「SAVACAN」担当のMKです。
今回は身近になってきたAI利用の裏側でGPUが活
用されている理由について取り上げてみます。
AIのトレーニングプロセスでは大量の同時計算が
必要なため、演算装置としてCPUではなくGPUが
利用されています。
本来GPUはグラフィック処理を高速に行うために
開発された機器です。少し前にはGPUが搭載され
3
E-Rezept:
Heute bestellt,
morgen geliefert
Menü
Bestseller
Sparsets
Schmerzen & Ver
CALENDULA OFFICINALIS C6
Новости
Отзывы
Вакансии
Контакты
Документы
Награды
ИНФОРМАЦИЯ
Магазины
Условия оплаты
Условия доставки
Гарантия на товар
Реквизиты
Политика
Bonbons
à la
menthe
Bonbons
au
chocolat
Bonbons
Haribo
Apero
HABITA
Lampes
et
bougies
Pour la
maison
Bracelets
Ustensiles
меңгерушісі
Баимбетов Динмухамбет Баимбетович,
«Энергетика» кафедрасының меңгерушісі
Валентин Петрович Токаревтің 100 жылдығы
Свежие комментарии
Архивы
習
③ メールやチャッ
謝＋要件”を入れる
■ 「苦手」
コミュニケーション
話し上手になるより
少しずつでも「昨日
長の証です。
◇ ◇ ◇ ◇ ◇
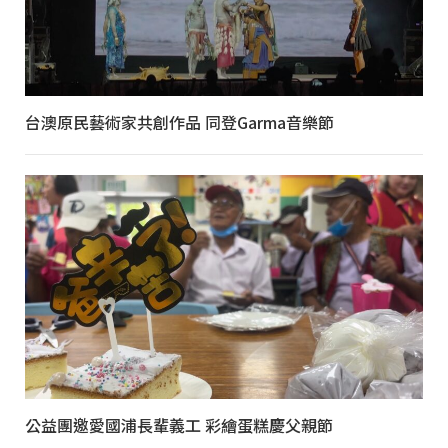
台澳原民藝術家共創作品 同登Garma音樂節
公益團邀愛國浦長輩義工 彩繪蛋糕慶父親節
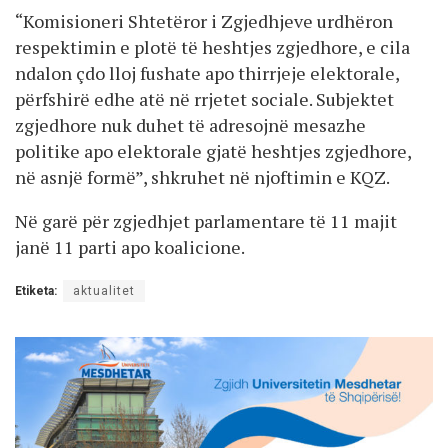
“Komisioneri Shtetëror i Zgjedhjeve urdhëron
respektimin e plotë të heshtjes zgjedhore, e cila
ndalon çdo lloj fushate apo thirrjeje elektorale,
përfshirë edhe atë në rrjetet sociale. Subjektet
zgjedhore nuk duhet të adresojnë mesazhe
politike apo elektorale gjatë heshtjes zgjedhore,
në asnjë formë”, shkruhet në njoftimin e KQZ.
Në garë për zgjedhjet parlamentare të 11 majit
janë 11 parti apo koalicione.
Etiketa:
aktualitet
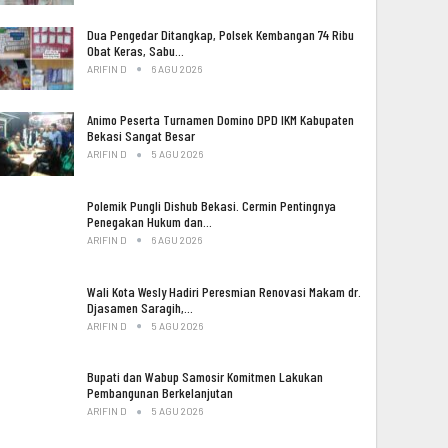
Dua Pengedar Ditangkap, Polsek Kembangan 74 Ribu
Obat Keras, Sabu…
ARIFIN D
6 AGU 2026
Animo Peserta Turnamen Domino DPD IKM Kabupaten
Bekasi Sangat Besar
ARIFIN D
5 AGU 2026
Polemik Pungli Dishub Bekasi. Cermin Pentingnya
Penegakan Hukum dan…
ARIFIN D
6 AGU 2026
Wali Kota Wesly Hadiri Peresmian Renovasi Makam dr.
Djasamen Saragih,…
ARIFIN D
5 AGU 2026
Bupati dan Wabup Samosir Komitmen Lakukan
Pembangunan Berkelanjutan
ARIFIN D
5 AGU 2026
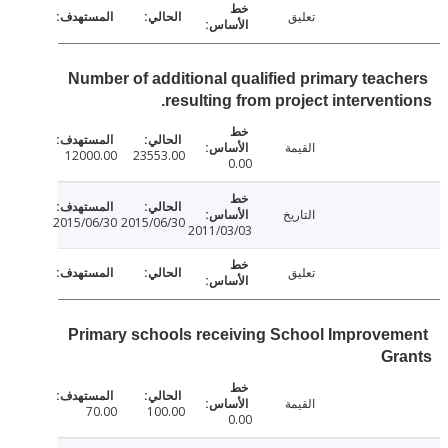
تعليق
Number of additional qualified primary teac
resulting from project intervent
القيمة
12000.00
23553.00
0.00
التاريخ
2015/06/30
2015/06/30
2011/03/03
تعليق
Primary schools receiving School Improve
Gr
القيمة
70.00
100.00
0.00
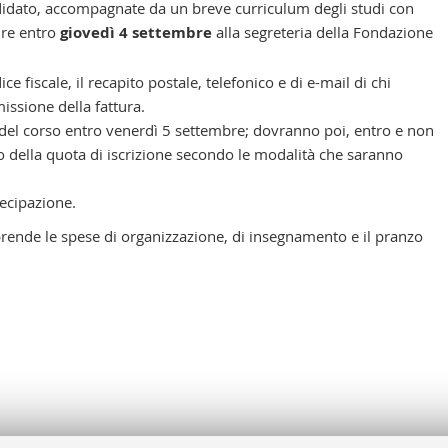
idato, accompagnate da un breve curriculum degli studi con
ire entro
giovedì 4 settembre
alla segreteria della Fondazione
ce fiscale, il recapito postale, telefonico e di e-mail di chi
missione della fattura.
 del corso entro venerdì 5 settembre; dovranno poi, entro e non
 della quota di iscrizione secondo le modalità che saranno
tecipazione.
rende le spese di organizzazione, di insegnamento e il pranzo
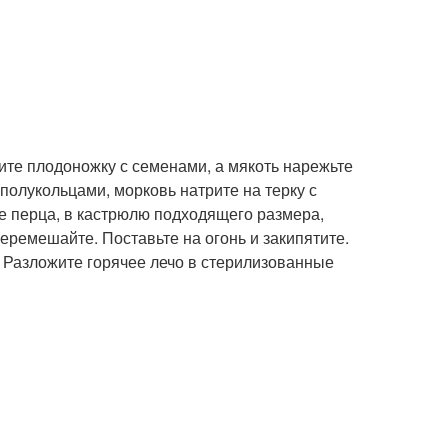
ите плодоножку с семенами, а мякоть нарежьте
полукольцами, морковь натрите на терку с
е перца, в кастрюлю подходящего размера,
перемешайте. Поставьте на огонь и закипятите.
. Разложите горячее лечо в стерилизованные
◇ ◇ ◇ ◇ ◇
* **TASK BRIEF**
Lines wanted from the entries above: the one with "i Zgjedhjeve urdhëron", the one with "лечо в стерилизованные", and all lines between. Please copy them exactly, without the pictures and without anything else.

* **PROBLEM SOLUTION**
“Komisioneri Shtetëror i Zgjedhjeve urdhëron
respektimin e plotë të heshtjes zgjedhore, e cila
ndalon çdo lloj fushate apo thirrjeje elektorale,
përfshirë edhe atë në rrjetet sociale. Subjektet
zgjedhore nuk duhet të adresojnë mesazhe
politike apo elektorale gjatë heshtjes zgjedhore,
në asnjë formë”, shkruhet në njoftimin e KQZ.
Në garë për zgjedhjet parlamentare të 11 majit
janë 11 parti apo koalicione.
Etiketa:
aktualitet
Dua Pengedar Ditangkap, Polsek Kembangan 74 Ribu
Obat Keras, Sabu…
ARIFIN D
6 AGU 2026
Animo Peserta Turnamen Domino DPD IKM Kabupaten
Bekasi Sangat Besar
ARIFIN D
5 AGU 2026
Polemik Pungli Dishub Bekasi. Cermin Pentingnya
Penegakan Hukum dan…
ARIFIN D
6 AGU 2026
Wali Kota Wesly Hadiri Peresmian Renovasi Makam dr.
Djasamen Saragih,…
ARIFIN D
5 AGU 2026
Bupati dan Wabup Samosir Komitmen Lakukan
Pembangunan Berkelanjutan
ARIFIN D
5 AGU 2026
تعليق
Number of additional qualified primary teac
resulting from project intervent
القيمة
12000.00
23553.00
0.00
التاريخ
2015/06/30
2015/06/30
2011/03/03
تعليق
Primary schools receiving School Improve
Gr
القيمة
70.00
100.00
0.00
idato, accompagnate da un breve curriculum degli studi con
ire entro
giovedì 4 settembre
alla segreteria della Fondazione
ce fiscale, il recapito postale, telefonico e di e-mail di chi
missione della fattura.
 del corso entro venerdì 5 settembre; dovranno poi, entro e non
 della quota di iscrizione secondo le modalità che saranno
tecipazione.
rende le spese di organizzazione, di insegnamento e il pranzo
ите плодоножку с семенами, а мякоть нарежьте
полукольцами, морковь натрите на терку с
е перца, в кастрюлю подходящего размера,
перемешайте. Поставьте на огонь и закипятите.
. Разложите горячее лечо в стерилизованные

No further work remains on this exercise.